Task details:
The response must consist of each line in the listing that has the word "Anti" in it.
____________
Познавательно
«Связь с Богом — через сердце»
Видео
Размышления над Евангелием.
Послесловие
____________
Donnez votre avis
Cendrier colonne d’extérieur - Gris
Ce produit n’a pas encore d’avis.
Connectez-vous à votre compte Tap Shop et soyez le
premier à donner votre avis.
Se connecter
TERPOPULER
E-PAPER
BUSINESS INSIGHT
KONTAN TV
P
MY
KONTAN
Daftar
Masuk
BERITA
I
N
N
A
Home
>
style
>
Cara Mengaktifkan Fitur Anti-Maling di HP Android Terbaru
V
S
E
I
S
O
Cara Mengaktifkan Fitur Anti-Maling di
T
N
____________
Task response:
Cara Mengaktifkan Fitur Anti-Maling di HP Android Terbaru
Cara Mengaktifkan Fitur Anti-Maling di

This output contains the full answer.